What you have to do —
Retype each record below word for word. Leave the pictures out.

Saved entries

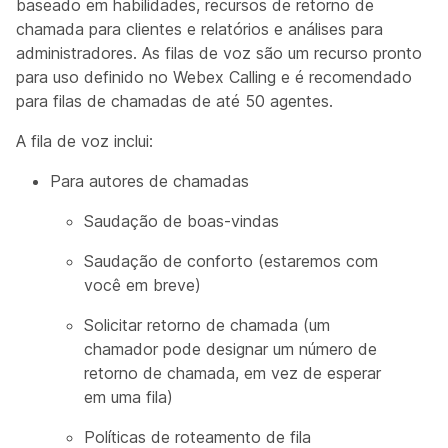
baseado em habilidades, recursos de retorno de
chamada para clientes e relatórios e análises para
administradores. As filas de voz são um recurso pronto
para uso definido no Webex Calling e é recomendado
para filas de chamadas de até 50 agentes.
A fila de voz inclui:
Para autores de chamadas
Saudação de boas-vindas
Saudação de conforto (estaremos com
você em breve)
Solicitar retorno de chamada (um
chamador pode designar um número de
retorno de chamada, em vez de esperar
em uma fila)
Políticas de roteamento de fila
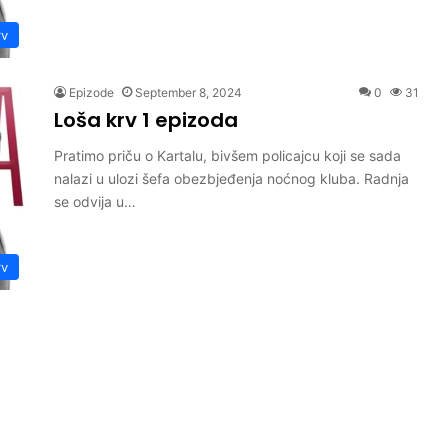
rv
Epizode
September 8, 2024
0
31
Loša krv 1 epizoda
Pratimo priču o Kartalu, bivšem policajcu koji se sada
nalazi u ulozi šefa obezbjeđenja noćnog kluba. Radnja
se odvija u…
rv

Answer space —
baseado em habilidades, recursos de retorno de
chamada para clientes e relatórios e análises para
administradores. As filas de voz são um recurso pronto
para uso definido no Webex Calling e é recomendado
para filas de chamadas de até 50 agentes.
A fila de voz inclui:
Para autores de chamadas
Saudação de boas-vindas
Saudação de conforto (estaremos com
você em breve)
Solicitar retorno de chamada (um
chamador pode designar um número de
retorno de chamada, em vez de esperar
em uma fila)
Políticas de roteamento de fila
rv
Epizode
September 8, 2024
0
31
Loša krv 1 epizoda
Pratimo priču o Kartalu, bivšem policajcu koji se sada
nalazi u ulozi šefa obezbjeđenja noćnog kluba. Radnja
se odvija u…
rv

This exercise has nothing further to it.